Usually our preference goes to the mean and the standard deviation because of rather general Probability Theory theorems, which make their use convenient for further evaluations (to this standard deviation is related the concept of standard uncertainty [3]). Other ways to summarize with just a couple of number a probability distribution is the `central' interval which contain the uncertain variable of interest at a given probability level credible interval. We report in the following table these summaries, that provide a quantitative evaluation of the uncertainty, together to the probability that the `true value' of the efficacy is larger than 90%, reminding however that the most complete, quantitative information of the inference is contained in the curves of Fig. 2:

  mean $\pm$ stand. unc. centr. 95% cred. int. $P(\epsilon \ge 0.9)$
Moderna $0.933 \pm 0.029 $ $[0.866, 0.976]$ 0.872
Pfizer $0.944 \pm 0.019$ $[0.900, 0.975]$ 0.976
We would like to remind that this results do not depend on the exact values of $n_V$ and $n_P$, provided they are enough larger than $n_{P_I}$.
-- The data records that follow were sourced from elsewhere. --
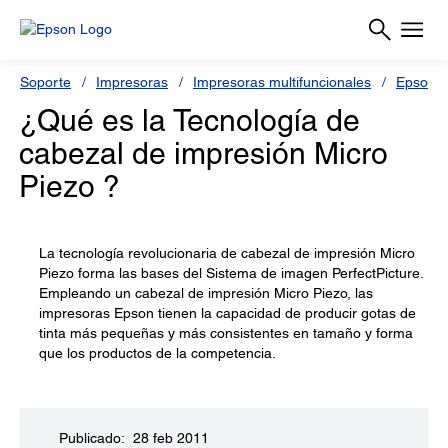
Soporte
Impresoras
Impresoras multifuncionales
Epson S
¿Qué es la Tecnología de
cabezal de impresión Micro
Piezo ?
La tecnología revolucionaria de cabezal de impresión Micro
Piezo forma las bases del Sistema de imagen PerfectPicture.
Empleando un cabezal de impresión Micro Piezo, las
impresoras Epson tienen la capacidad de producir gotas de
tinta más pequeñas y más consistentes en tamaño y forma
que los productos de la competencia.
Publicado: 28 feb 2011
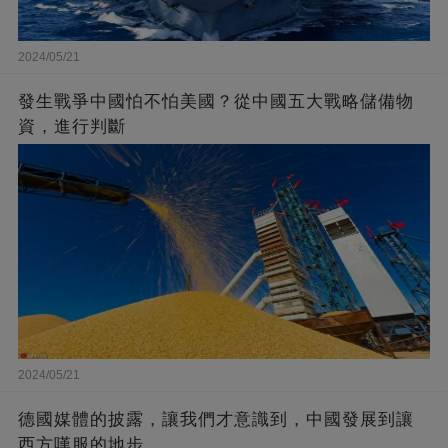
2024/05/21
發生戰爭中國怕不怕美國？從中國五大戰略儲備物
資，進行判斷
2024/05/21
德國媒體的披露，讓我們才意識到，中國發展到讓
西方嘆服的地步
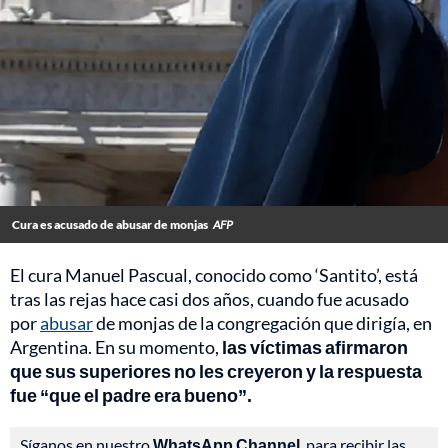
Cura es acusado de abusar de monjas
AFP
El cura Manuel Pascual, conocido como ‘Santito’, está
tras las rejas hace casi dos años, cuando fue acusado
por
abusar
de monjas de la congregación que dirigía, en
Argentina. En su momento,
las víctimas afirmaron
que sus superiores no les creyeron y la respuesta
fue “que el padre era bueno”.
Síganos en nuestro
WhatsApp Channel
, para recibir las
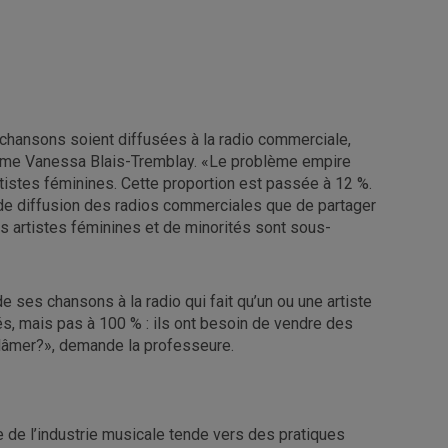
s chansons soient diffusées à la radio commerciale,
firme Vanessa Blais-Tremblay. «Le problème empire
tistes féminines. Cette proportion est passée à 12 %.
es de diffusion des radios commerciales que de partager
 les artistes féminines et de minorités sont sous-
de ses chansons à la radio qui fait qu’un ou une artiste
nés, mais pas à 100 % : ils ont besoin de vendre des
s blâmer?», demande la professeure.
 de l’industrie musicale tende vers des pratiques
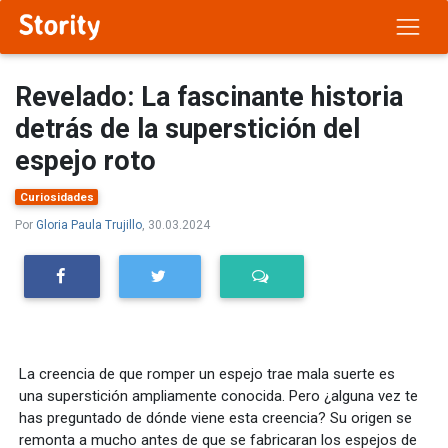
Revelado: La fascinante historia
detrás de la superstición del
espejo roto
Curiosidades
Por
Gloria Paula Trujillo
, 30.03.2024
La creencia de que romper un espejo trae mala suerte es
una superstición ampliamente conocida. Pero ¿alguna vez te
has preguntado de dónde viene esta creencia? Su origen se
remonta a mucho antes de que se fabricaran los espejos de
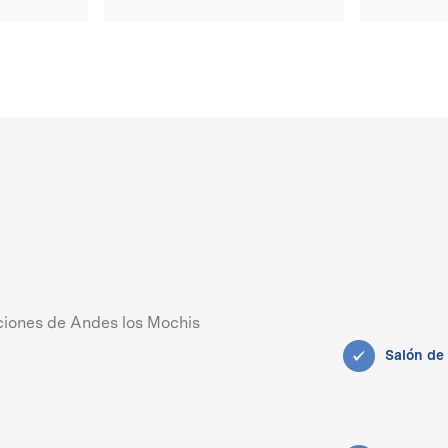
Salón de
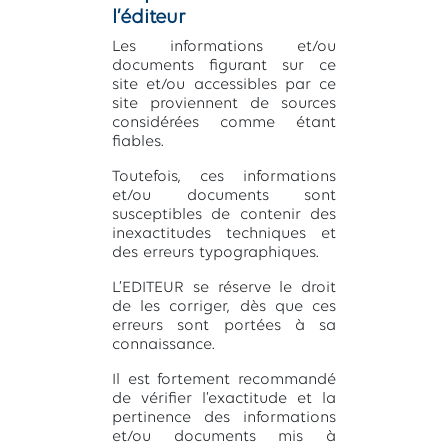
l’éditeur
Les informations et/ou
documents figurant sur ce
site et/ou accessibles par ce
site proviennent de sources
considérées comme étant
fiables.
Toutefois, ces informations
et/ou documents sont
susceptibles de contenir des
inexactitudes techniques et
des erreurs typographiques.
L’EDITEUR se réserve le droit
de les corriger, dès que ces
erreurs sont portées à sa
connaissance.
Il est fortement recommandé
de vérifier l’exactitude et la
pertinence des informations
et/ou documents mis à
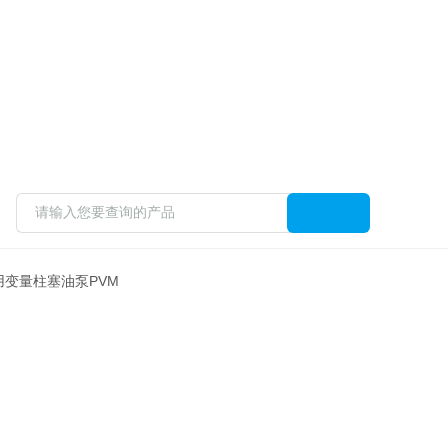
钢厂用变量柱塞油泵PVM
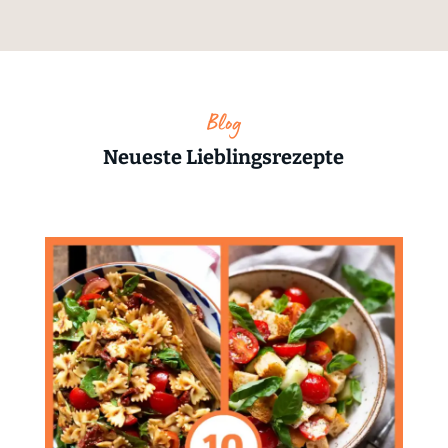
Blog
Neueste Lieblingsrezepte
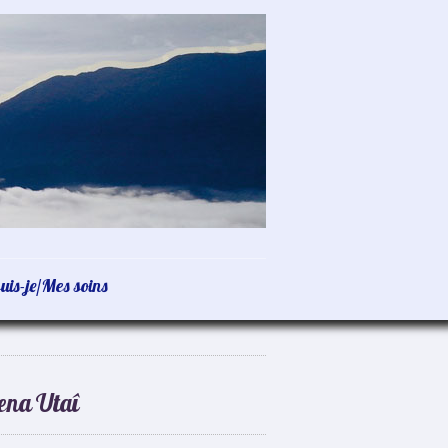
uis-je/Mes soins
lena Utaî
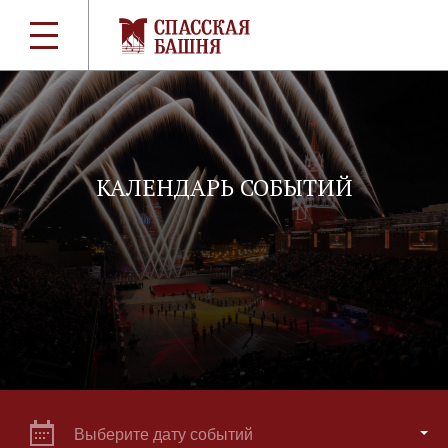
КАЛЕНДАРЬ СОБЫТИЙ
Выберите дату событий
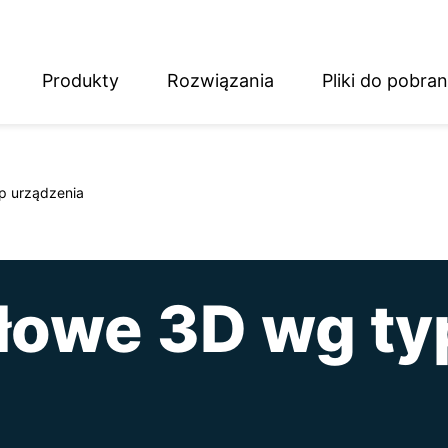
Produkty
Rozwiązania
Pliki do pobran
English
Deutsch
p urządzenia
łowe 3D wg ty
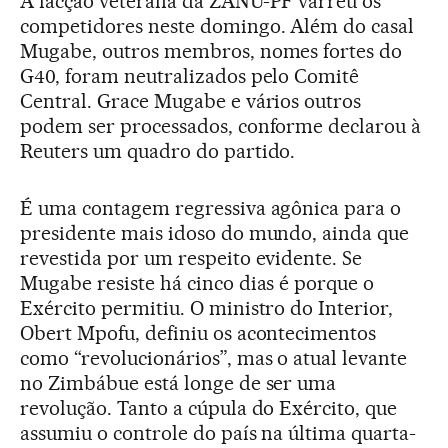
A facção veterana da ZANU-PF varreu os
competidores neste domingo. Além do casal
Mugabe, outros membros, nomes fortes do
G40, foram neutralizados pelo Comitê
Central. Grace Mugabe e vários outros
podem ser processados, conforme declarou à
Reuters um quadro do partido.
É uma contagem regressiva agônica para o
presidente mais idoso do mundo, ainda que
revestida por um respeito evidente. Se
Mugabe resiste há cinco dias é porque o
Exército permitiu. O ministro do Interior,
Obert Mpofu, definiu os acontecimentos
como “revolucionários”, mas o atual levante
no Zimbábue está longe de ser uma
revolução. Tanto a cúpula do Exército, que
assumiu o controle do país na última quarta-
As it is easy to expect, the MCMC also provides results on the other `unobserved' nodes of the causal model, in our case $p_A$ and $n_{V_A}$. We refrain to quote results on the `assault probability', because they could easily be misunderstood, as they strongly depend, contrary to $\epsilon$, on the precise values of $n_V$ and $n_P$, being $p_A$ a catch-all quantity embedding several real life variables, including the virus prevalence. We give, instead, the results concerning $n_{V_A}$, weakly dependent on $p_A$ and $n_{V_A}$ and that we expect to be of the order of magnitude of $n_{V_I}$. We get, in fact, respectively for Moderna and Pfizer, $89\pm 13$ and $161\pm 18$ (note that the standard uncertainties are not simply $\sqrt{n_{V_I}}$, as a rule of thumb would suggest).